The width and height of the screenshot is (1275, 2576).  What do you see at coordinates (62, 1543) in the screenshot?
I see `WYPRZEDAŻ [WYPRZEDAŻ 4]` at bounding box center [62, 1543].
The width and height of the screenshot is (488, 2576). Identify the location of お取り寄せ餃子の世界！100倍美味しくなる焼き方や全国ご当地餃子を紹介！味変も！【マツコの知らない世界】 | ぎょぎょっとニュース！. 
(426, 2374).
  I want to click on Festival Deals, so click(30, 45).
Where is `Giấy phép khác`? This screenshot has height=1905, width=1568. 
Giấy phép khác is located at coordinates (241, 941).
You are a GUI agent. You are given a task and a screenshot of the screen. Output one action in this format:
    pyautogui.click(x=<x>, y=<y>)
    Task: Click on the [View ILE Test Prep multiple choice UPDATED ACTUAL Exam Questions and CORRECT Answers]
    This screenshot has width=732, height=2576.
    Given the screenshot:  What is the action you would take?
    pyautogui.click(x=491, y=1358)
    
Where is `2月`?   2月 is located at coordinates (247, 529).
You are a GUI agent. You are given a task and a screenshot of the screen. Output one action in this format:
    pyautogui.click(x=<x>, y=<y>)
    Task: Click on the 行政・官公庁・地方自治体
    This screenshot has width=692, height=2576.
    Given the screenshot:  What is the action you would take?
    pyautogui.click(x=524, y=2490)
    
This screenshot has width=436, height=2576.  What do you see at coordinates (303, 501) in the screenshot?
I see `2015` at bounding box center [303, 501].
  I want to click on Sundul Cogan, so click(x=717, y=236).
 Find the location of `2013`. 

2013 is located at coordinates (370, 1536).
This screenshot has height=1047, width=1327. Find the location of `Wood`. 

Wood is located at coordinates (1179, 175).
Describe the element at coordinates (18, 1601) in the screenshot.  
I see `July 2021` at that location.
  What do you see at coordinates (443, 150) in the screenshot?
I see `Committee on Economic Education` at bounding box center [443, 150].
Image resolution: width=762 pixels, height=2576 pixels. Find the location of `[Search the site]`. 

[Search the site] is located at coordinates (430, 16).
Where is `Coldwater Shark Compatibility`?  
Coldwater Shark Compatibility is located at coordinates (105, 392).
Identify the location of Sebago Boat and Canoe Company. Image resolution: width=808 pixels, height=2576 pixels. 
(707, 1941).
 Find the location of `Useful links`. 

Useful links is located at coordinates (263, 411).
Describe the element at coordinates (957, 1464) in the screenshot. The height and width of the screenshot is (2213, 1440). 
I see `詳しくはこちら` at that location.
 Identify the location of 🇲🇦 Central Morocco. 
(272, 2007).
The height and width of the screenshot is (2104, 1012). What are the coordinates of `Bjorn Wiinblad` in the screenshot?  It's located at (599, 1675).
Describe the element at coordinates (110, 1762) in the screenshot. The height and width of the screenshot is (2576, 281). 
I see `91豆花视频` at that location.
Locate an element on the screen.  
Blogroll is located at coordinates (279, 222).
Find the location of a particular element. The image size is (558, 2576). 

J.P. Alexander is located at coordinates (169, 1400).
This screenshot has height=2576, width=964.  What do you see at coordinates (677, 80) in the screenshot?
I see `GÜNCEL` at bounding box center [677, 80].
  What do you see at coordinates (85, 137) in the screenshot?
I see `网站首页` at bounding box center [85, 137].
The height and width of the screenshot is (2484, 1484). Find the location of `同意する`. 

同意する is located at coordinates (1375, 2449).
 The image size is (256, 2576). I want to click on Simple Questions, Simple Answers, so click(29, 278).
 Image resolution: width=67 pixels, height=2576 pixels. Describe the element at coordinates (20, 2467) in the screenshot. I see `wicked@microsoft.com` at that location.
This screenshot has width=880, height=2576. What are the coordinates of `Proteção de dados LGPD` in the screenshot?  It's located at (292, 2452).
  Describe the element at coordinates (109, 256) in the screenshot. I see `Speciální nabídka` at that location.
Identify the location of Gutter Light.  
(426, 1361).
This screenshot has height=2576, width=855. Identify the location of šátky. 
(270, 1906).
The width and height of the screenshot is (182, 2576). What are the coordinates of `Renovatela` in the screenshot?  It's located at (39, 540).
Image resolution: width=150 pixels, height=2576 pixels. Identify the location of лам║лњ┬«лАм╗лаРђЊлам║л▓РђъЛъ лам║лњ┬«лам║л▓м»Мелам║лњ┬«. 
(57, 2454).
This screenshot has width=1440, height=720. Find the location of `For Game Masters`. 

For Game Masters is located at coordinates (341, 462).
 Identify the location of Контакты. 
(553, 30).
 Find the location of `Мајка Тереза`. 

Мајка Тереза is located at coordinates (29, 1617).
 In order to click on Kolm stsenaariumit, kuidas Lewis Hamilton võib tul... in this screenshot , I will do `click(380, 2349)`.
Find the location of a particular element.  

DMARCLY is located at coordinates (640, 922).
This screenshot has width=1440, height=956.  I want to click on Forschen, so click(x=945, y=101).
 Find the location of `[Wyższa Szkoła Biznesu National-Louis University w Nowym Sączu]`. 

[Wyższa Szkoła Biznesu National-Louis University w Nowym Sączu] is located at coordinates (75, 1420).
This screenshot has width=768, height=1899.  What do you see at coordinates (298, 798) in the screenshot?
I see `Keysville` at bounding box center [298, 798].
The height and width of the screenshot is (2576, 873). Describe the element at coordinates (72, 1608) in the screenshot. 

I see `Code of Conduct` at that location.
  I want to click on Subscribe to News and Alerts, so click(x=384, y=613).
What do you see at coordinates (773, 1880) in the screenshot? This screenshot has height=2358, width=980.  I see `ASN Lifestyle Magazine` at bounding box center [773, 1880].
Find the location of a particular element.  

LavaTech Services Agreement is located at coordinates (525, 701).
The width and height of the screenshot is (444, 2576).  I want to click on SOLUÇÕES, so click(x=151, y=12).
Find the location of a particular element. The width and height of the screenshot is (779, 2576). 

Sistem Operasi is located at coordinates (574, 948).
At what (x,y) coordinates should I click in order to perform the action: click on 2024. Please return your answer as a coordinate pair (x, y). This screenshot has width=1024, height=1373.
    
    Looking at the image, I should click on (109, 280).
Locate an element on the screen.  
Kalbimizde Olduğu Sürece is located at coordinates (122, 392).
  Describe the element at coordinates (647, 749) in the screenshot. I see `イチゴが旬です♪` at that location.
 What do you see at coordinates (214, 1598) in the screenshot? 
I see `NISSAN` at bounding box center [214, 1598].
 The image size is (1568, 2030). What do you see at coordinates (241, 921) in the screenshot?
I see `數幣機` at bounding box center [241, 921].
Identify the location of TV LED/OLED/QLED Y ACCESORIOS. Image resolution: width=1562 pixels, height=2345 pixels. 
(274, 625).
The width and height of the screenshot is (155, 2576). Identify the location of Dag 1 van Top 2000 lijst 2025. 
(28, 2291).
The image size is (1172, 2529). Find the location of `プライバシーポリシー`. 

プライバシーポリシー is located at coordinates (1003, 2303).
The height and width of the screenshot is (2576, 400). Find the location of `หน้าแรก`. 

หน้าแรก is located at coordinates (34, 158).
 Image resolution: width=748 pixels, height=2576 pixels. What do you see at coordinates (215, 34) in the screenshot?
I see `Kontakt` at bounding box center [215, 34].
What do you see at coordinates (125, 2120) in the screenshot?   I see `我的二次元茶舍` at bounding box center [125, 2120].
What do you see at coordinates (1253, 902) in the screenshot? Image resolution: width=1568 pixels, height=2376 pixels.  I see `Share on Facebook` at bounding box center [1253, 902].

+++

Requirement >> Faithfully write out the entire listing, line by line.

Solution >>
The width and height of the screenshot is (1275, 2576).  What do you see at coordinates (62, 1543) in the screenshot?
I see `WYPRZEDAŻ [WYPRZEDAŻ 4]` at bounding box center [62, 1543].
The width and height of the screenshot is (488, 2576). Identify the location of お取り寄せ餃子の世界！100倍美味しくなる焼き方や全国ご当地餃子を紹介！味変も！【マツコの知らない世界】 | ぎょぎょっとニュース！. 
(426, 2374).
  I want to click on Festival Deals, so click(30, 45).
Where is `Giấy phép khác`? This screenshot has height=1905, width=1568. 
Giấy phép khác is located at coordinates (241, 941).
You are a GUI agent. You are given a task and a screenshot of the screen. Output one action in this format:
    pyautogui.click(x=<x>, y=<y>)
    Task: Click on the [View ILE Test Prep multiple choice UPDATED ACTUAL Exam Questions and CORRECT Answers]
    This screenshot has width=732, height=2576.
    Given the screenshot:  What is the action you would take?
    pyautogui.click(x=491, y=1358)
    
Where is `2月`?   2月 is located at coordinates (247, 529).
You are a GUI agent. You are given a task and a screenshot of the screen. Output one action in this format:
    pyautogui.click(x=<x>, y=<y>)
    Task: Click on the 行政・官公庁・地方自治体
    This screenshot has width=692, height=2576.
    Given the screenshot:  What is the action you would take?
    pyautogui.click(x=524, y=2490)
    
This screenshot has width=436, height=2576.  What do you see at coordinates (303, 501) in the screenshot?
I see `2015` at bounding box center [303, 501].
  I want to click on Sundul Cogan, so click(x=717, y=236).
 Find the location of `2013`. 

2013 is located at coordinates (370, 1536).
This screenshot has height=1047, width=1327. Find the location of `Wood`. 

Wood is located at coordinates (1179, 175).
Describe the element at coordinates (18, 1601) in the screenshot.  
I see `July 2021` at that location.
  What do you see at coordinates (443, 150) in the screenshot?
I see `Committee on Economic Education` at bounding box center [443, 150].
Image resolution: width=762 pixels, height=2576 pixels. Find the location of `[Search the site]`. 

[Search the site] is located at coordinates (430, 16).
Where is `Coldwater Shark Compatibility`?  
Coldwater Shark Compatibility is located at coordinates (105, 392).
Identify the location of Sebago Boat and Canoe Company. Image resolution: width=808 pixels, height=2576 pixels. 
(707, 1941).
 Find the location of `Useful links`. 

Useful links is located at coordinates (263, 411).
Describe the element at coordinates (957, 1464) in the screenshot. The height and width of the screenshot is (2213, 1440). 
I see `詳しくはこちら` at that location.
 Identify the location of 🇲🇦 Central Morocco. 
(272, 2007).
The height and width of the screenshot is (2104, 1012). What are the coordinates of `Bjorn Wiinblad` in the screenshot?  It's located at (599, 1675).
Describe the element at coordinates (110, 1762) in the screenshot. The height and width of the screenshot is (2576, 281). 
I see `91豆花视频` at that location.
Locate an element on the screen.  
Blogroll is located at coordinates (279, 222).
Find the location of a particular element. The image size is (558, 2576). 

J.P. Alexander is located at coordinates (169, 1400).
This screenshot has height=2576, width=964.  What do you see at coordinates (677, 80) in the screenshot?
I see `GÜNCEL` at bounding box center [677, 80].
  What do you see at coordinates (85, 137) in the screenshot?
I see `网站首页` at bounding box center [85, 137].
The height and width of the screenshot is (2484, 1484). Find the location of `同意する`. 

同意する is located at coordinates (1375, 2449).
 The image size is (256, 2576). I want to click on Simple Questions, Simple Answers, so click(29, 278).
 Image resolution: width=67 pixels, height=2576 pixels. Describe the element at coordinates (20, 2467) in the screenshot. I see `wicked@microsoft.com` at that location.
This screenshot has width=880, height=2576. What are the coordinates of `Proteção de dados LGPD` in the screenshot?  It's located at (292, 2452).
  Describe the element at coordinates (109, 256) in the screenshot. I see `Speciální nabídka` at that location.
Identify the location of Gutter Light.  
(426, 1361).
This screenshot has height=2576, width=855. Identify the location of šátky. 
(270, 1906).
The width and height of the screenshot is (182, 2576). What are the coordinates of `Renovatela` in the screenshot?  It's located at (39, 540).
Image resolution: width=150 pixels, height=2576 pixels. Identify the location of лам║лњ┬«лАм╗лаРђЊлам║л▓РђъЛъ лам║лњ┬«лам║л▓м»Мелам║лњ┬«. 
(57, 2454).
This screenshot has width=1440, height=720. Find the location of `For Game Masters`. 

For Game Masters is located at coordinates (341, 462).
 Identify the location of Контакты. 
(553, 30).
 Find the location of `Мајка Тереза`. 

Мајка Тереза is located at coordinates (29, 1617).
 In order to click on Kolm stsenaariumit, kuidas Lewis Hamilton võib tul... in this screenshot , I will do `click(380, 2349)`.
Find the location of a particular element.  

DMARCLY is located at coordinates (640, 922).
This screenshot has width=1440, height=956.  I want to click on Forschen, so click(x=945, y=101).
 Find the location of `[Wyższa Szkoła Biznesu National-Louis University w Nowym Sączu]`. 

[Wyższa Szkoła Biznesu National-Louis University w Nowym Sączu] is located at coordinates (75, 1420).
This screenshot has width=768, height=1899.  What do you see at coordinates (298, 798) in the screenshot?
I see `Keysville` at bounding box center [298, 798].
The height and width of the screenshot is (2576, 873). Describe the element at coordinates (72, 1608) in the screenshot. 

I see `Code of Conduct` at that location.
  I want to click on Subscribe to News and Alerts, so click(x=384, y=613).
What do you see at coordinates (773, 1880) in the screenshot? This screenshot has height=2358, width=980.  I see `ASN Lifestyle Magazine` at bounding box center [773, 1880].
Find the location of a particular element.  

LavaTech Services Agreement is located at coordinates (525, 701).
The width and height of the screenshot is (444, 2576).  I want to click on SOLUÇÕES, so click(x=151, y=12).
Find the location of a particular element. The width and height of the screenshot is (779, 2576). 

Sistem Operasi is located at coordinates (574, 948).
At what (x,y) coordinates should I click in order to perform the action: click on 2024. Please return your answer as a coordinate pair (x, y). This screenshot has width=1024, height=1373.
    
    Looking at the image, I should click on (109, 280).
Locate an element on the screen.  
Kalbimizde Olduğu Sürece is located at coordinates (122, 392).
  Describe the element at coordinates (647, 749) in the screenshot. I see `イチゴが旬です♪` at that location.
 What do you see at coordinates (214, 1598) in the screenshot? 
I see `NISSAN` at bounding box center [214, 1598].
 The image size is (1568, 2030). What do you see at coordinates (241, 921) in the screenshot?
I see `數幣機` at bounding box center [241, 921].
Identify the location of TV LED/OLED/QLED Y ACCESORIOS. Image resolution: width=1562 pixels, height=2345 pixels. 
(274, 625).
The width and height of the screenshot is (155, 2576). Identify the location of Dag 1 van Top 2000 lijst 2025. 
(28, 2291).
The image size is (1172, 2529). Find the location of `プライバシーポリシー`. 

プライバシーポリシー is located at coordinates (1003, 2303).
The height and width of the screenshot is (2576, 400). Find the location of `หน้าแรก`. 

หน้าแรก is located at coordinates (34, 158).
 Image resolution: width=748 pixels, height=2576 pixels. What do you see at coordinates (215, 34) in the screenshot?
I see `Kontakt` at bounding box center [215, 34].
What do you see at coordinates (125, 2120) in the screenshot?   I see `我的二次元茶舍` at bounding box center [125, 2120].
What do you see at coordinates (1253, 902) in the screenshot? Image resolution: width=1568 pixels, height=2376 pixels.  I see `Share on Facebook` at bounding box center [1253, 902].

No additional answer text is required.